We were recently contacted regarding the appropriate date to use for a fund’s inception. This caused me to reflect a bit, and I thought I’d touch on this briefly. There are essentially three dates you may want to concern yourself with:
- Inception Date: this is the date the account incepted (Wow, did I actually write that?). It is derived from the Latin inceptus, the past participle of incipere: to begin, undertake. And so, it’s the beginning or start of the account. It is typically the date that the funds are first available to be managed.

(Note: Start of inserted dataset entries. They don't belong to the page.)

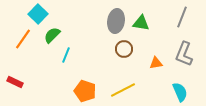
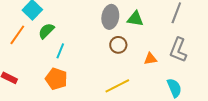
orange pentagon: (85, 91) -> (56, 79), moved

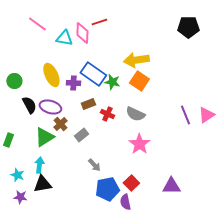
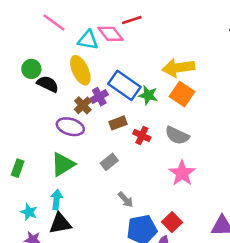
pink diamond: (82, 33) -> (110, 34), turned -40
yellow ellipse: (51, 75) -> (80, 70), moved
green circle: (14, 81) -> (31, 69), moved
purple cross: (73, 83) -> (99, 97), turned -32
black semicircle: (29, 105) -> (48, 84), moved, turned -36
brown cross: (60, 124) -> (83, 105), moved

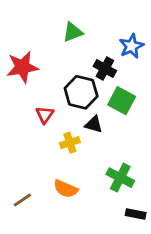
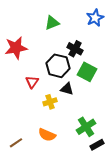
blue star: (131, 46) -> (95, 18), moved
green cross: (120, 178) -> (86, 127), turned 30
black rectangle: (136, 214) -> (97, 145), moved, turned -40

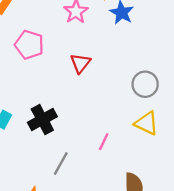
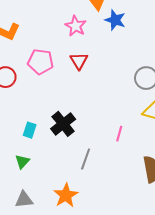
red triangle: (80, 63) -> (79, 61), moved

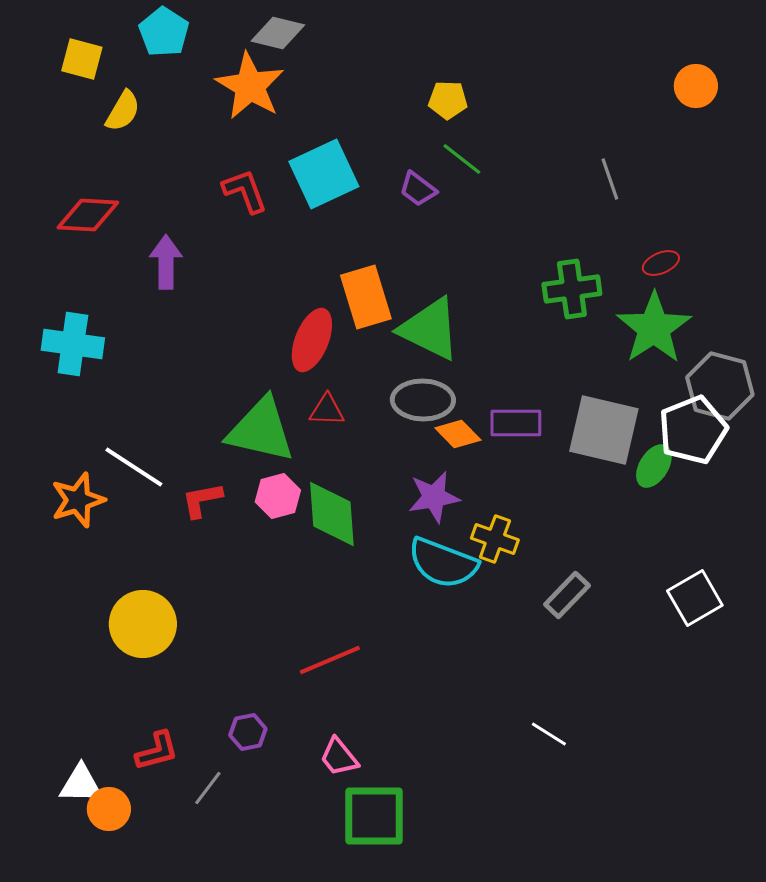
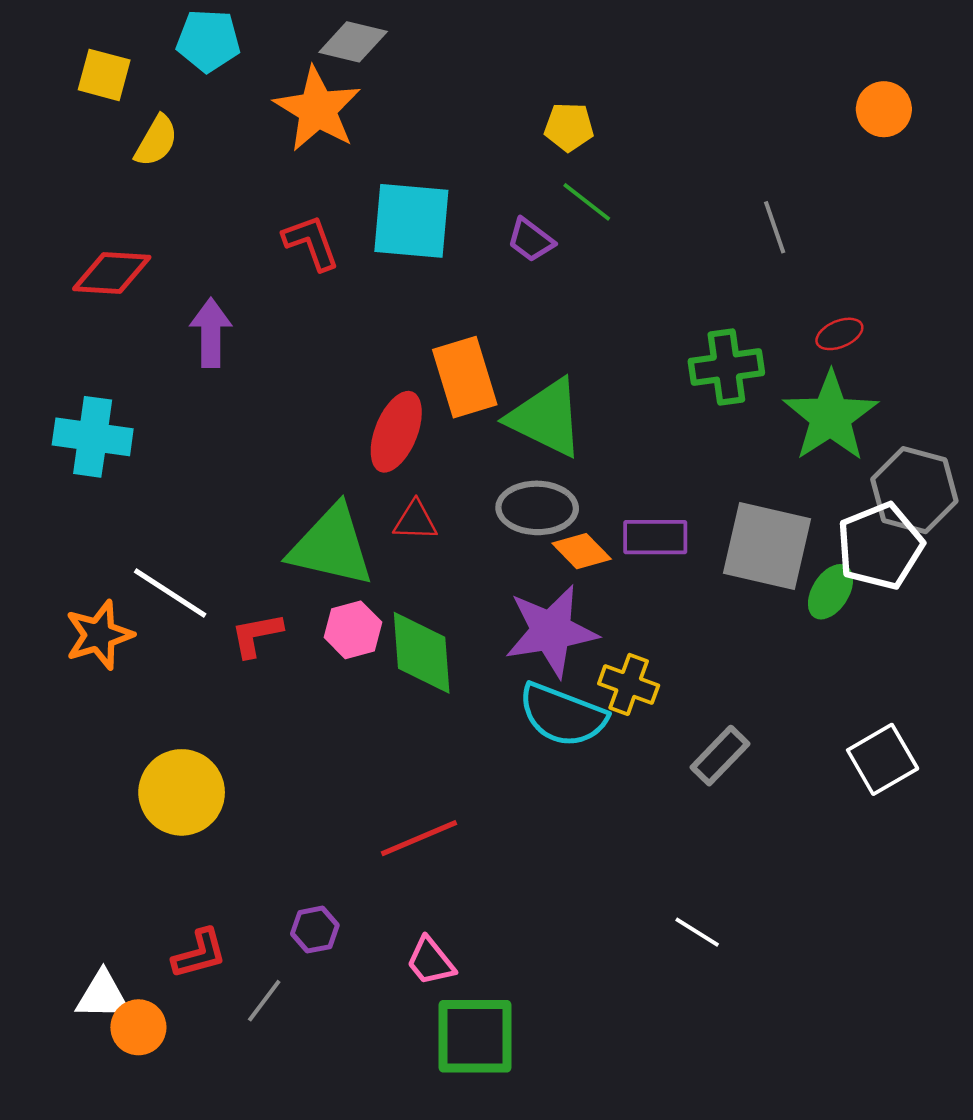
cyan pentagon: (164, 32) -> (208, 41), turned -30
cyan square: (324, 174) -> (411, 221), turned 30
purple star: (434, 497) -> (551, 631), size x1.4

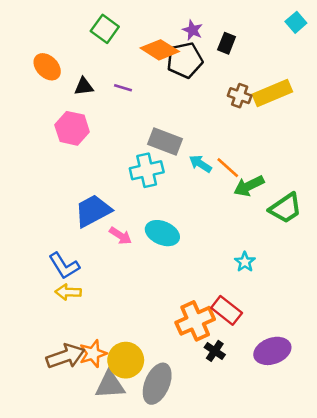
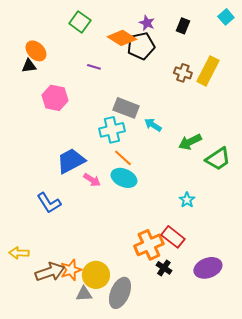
black rectangle: (227, 43) -> (183, 26), moved
black triangle: (84, 86) -> (29, 66), moved
yellow rectangle: (272, 93) -> (208, 71), turned -40
orange line: (228, 168) -> (123, 158), moved
yellow arrow: (68, 292) -> (19, 253), moved
gray triangle: (110, 385) -> (84, 294), size x0.7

- Performance Start Date: this is the date that the manager begins to be tracked for performance. It may be sensitive to two things. First, the point at which enough funds are in the account so that the manager can execute his/her strategy. Funds sometimes come into a new account over several days, and so it may take some time to reach the minimum threshold or for the account to be “fully funded.” It would arguably be unfair to start a track record if the account is not yet able to be invested as intended. The second factor could be the point at which the account is “fully invested.” Depending on the liquidity of the market, this may take a single day or several months. It’s not unusual to have a discussion with the client to agree upon what this date will be.
- Composite Entrance Date: if the firm claims compliance with GIPS(R) (Global Investment Performance Standards), they must have a policy that specifies when accounts are added to composites. Some immediately add a new account, while others delay. Liquidity is typically a factor in determining how long the lag time will be.
It’s important that the firm have policies in place to assist in determining what these dates will be for each account.